▶ _Data for the task_:
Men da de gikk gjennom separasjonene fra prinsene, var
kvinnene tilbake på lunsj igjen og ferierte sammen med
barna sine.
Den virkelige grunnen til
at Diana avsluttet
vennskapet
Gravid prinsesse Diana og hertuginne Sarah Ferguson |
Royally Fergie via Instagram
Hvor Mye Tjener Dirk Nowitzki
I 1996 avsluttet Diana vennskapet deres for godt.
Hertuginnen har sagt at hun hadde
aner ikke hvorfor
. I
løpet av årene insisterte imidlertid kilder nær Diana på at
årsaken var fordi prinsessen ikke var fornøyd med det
---
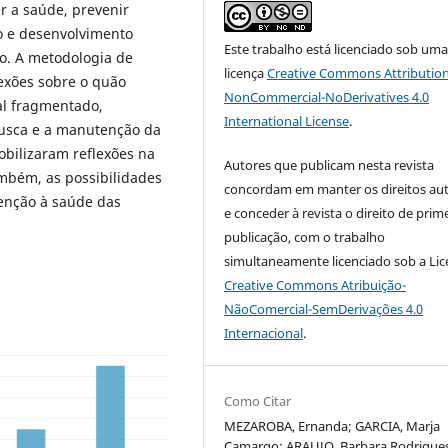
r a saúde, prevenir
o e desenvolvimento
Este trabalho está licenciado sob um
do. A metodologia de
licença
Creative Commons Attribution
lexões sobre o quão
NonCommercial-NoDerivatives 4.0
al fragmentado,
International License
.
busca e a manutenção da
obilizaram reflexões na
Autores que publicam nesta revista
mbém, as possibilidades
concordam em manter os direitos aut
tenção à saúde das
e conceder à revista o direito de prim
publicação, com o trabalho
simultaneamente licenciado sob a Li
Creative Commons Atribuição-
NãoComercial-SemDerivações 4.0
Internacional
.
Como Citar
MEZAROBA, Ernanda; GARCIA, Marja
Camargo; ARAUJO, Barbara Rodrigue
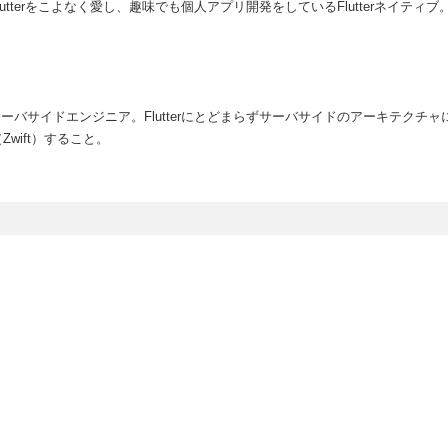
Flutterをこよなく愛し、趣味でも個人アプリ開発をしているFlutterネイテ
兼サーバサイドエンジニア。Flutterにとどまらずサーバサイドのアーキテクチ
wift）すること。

▶ _What the task requires_: In the listing, how many lines hold "vennskapet"? Answer with a bare number.

▶ _Solution for this exercise_: 2